## YOUR GOAL
Where the material below has a line containing "DriveCore Amplification and", start repeating exactly, and keep going through the line containing "Leviathan and his", with no other lines.

□ □ □ □ □

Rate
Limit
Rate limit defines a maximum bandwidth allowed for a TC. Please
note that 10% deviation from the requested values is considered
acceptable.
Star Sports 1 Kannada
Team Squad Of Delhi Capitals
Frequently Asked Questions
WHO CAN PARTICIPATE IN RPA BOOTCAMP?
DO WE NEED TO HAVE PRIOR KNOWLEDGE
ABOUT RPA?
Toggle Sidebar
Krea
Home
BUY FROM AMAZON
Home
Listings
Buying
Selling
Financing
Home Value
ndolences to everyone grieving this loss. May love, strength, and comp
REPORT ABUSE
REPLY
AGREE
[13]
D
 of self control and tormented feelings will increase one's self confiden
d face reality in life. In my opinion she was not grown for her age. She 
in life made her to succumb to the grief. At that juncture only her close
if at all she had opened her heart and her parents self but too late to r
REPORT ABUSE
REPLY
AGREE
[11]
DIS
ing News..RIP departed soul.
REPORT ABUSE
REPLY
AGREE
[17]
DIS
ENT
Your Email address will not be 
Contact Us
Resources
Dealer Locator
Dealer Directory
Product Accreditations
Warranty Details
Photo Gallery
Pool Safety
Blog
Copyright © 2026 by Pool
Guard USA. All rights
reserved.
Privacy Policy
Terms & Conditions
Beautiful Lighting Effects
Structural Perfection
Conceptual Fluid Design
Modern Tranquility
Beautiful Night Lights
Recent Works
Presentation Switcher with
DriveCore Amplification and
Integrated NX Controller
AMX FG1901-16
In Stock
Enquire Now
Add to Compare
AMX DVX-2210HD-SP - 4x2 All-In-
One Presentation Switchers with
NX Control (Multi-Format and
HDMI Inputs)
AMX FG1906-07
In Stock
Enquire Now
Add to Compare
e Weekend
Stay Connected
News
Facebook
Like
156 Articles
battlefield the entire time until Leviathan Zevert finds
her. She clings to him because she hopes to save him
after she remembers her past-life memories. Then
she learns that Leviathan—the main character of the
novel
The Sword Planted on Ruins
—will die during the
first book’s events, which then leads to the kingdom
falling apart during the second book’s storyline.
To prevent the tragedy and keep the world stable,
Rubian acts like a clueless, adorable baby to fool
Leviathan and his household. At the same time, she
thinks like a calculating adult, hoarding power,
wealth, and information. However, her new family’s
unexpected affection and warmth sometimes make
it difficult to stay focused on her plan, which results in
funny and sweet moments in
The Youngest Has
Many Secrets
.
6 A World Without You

□ □ □ □ □

## ANSWER FOR THE TASK
DriveCore Amplification and
Integrated NX Controller
AMX FG1901-16
In Stock
Enquire Now
Add to Compare
AMX DVX-2210HD-SP - 4x2 All-In-
One Presentation Switchers with
NX Control (Multi-Format and
HDMI Inputs)
AMX FG1906-07
In Stock
Enquire Now
Add to Compare
e Weekend
Stay Connected
News
Facebook
Like
156 Articles
battlefield the entire time until Leviathan Zevert finds
her. She clings to him because she hopes to save him
after she remembers her past-life memories. Then
she learns that Leviathan—the main character of the
novel
The Sword Planted on Ruins
—will die during the
first book’s events, which then leads to the kingdom
falling apart during the second book’s storyline.
To prevent the tragedy and keep the world stable,
Rubian acts like a clueless, adorable baby to fool
Leviathan and his household. At the same time, she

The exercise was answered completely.